When you are evaluating schools and deciding what kind of education you want, one consideration is the degree of disciplinary integration. Does a given program simply offer varying menus of courses from different disciplines? Or, does it offer an integrating mechanism such as a core curriculum or a culminating course or project specifically designed to aid your incorporation of the material into thinking and action? Is there a sufficient range of sciences in the curriculum to provide a graduate with a basic understanding of the materials, energy, and processes within which human activity occurs? But beware of a scientific bias in course requirements; make sure adequate study of cultural, political and economic aspects of the environment are included. How integrated are environmental perspectives with the curriculum of other majors such as international relations, chemical engineering or theater? In addition to these types of general questions, you should also frame questions specific to your interests. For example, does the university offer semester abroad programs in developing countries? To what degree does the curriculum employ field work or problem-based learning?

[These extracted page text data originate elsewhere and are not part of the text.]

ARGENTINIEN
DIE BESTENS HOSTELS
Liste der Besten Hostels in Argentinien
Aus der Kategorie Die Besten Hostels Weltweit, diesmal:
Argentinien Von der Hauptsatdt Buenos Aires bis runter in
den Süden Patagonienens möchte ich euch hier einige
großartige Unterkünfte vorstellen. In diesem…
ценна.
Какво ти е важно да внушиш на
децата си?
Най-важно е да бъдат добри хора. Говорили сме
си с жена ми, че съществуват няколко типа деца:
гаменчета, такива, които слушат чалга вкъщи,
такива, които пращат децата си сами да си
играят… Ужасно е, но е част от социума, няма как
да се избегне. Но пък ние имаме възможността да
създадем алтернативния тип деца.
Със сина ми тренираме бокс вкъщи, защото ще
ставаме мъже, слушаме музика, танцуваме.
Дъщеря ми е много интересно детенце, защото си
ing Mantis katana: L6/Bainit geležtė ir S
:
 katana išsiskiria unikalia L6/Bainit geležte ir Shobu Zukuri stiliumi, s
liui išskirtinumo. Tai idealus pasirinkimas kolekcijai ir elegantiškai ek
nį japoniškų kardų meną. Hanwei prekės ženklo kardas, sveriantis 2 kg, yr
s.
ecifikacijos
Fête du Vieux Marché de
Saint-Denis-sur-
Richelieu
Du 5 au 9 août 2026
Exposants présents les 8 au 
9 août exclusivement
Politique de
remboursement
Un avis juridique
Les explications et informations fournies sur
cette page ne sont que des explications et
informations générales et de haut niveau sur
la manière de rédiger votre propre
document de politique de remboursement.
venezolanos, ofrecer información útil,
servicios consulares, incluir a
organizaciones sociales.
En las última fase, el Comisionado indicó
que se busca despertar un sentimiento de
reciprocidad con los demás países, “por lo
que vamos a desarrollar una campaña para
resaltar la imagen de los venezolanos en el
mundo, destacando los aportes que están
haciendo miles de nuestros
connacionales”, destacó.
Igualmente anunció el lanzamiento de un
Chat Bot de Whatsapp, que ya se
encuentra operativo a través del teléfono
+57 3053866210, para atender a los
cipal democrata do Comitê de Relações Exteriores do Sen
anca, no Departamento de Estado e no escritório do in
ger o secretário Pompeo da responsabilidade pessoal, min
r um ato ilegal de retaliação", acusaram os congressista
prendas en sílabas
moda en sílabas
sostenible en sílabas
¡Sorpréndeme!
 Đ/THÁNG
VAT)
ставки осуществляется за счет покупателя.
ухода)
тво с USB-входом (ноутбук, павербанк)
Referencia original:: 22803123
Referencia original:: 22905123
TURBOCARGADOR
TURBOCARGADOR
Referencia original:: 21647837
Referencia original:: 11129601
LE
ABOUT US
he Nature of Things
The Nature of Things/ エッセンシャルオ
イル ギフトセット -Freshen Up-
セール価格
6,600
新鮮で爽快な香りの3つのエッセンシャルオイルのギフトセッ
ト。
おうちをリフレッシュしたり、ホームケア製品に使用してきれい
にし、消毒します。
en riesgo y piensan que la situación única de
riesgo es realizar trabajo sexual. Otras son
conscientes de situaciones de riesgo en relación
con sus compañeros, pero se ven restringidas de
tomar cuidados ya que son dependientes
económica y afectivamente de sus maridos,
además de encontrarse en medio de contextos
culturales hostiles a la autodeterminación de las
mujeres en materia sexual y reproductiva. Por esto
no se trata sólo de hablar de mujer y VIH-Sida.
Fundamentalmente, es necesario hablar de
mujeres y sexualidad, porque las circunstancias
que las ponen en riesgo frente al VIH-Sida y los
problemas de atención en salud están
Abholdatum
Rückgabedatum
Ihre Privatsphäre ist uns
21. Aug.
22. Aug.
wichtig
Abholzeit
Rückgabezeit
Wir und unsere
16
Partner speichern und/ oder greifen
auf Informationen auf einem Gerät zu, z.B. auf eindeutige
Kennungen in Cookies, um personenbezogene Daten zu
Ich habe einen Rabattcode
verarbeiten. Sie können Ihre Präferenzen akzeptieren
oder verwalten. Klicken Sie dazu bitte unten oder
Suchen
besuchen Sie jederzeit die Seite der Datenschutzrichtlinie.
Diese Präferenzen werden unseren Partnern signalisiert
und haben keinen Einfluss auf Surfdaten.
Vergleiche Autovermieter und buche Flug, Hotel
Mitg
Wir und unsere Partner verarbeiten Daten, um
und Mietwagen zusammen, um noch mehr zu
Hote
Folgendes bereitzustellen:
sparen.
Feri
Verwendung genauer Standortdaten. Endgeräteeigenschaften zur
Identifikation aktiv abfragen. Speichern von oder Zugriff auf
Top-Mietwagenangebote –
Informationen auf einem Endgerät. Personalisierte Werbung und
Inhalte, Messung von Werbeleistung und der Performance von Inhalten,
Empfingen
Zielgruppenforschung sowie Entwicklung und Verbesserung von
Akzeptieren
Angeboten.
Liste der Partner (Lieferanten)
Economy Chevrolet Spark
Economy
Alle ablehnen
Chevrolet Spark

While a general awareness of environmental issues has been prominent since the late 1960's, colleges and universities often change slowly. Therefore you should get the most specific information you can about the school you are considering before making a choice. The institutions in this book are among the nations strongest in environmental curricula.
But of equal importance, you will be well served in your search for the best education for you, if you begin by asking questions of yourself.
Thomas H. Kelly, Ph.D. is the founding director of the University Office of Sustainability and Chief Sustainability Officer at the University of New Hampshire, where he collaborates with faculty, staff, students and others in the development of curriculum, operations, research and engagement policies, practices and initiatives related to UNH's four educational initiatives in biodiversity, climate, culture, and food. This article written in 1995 is still timely.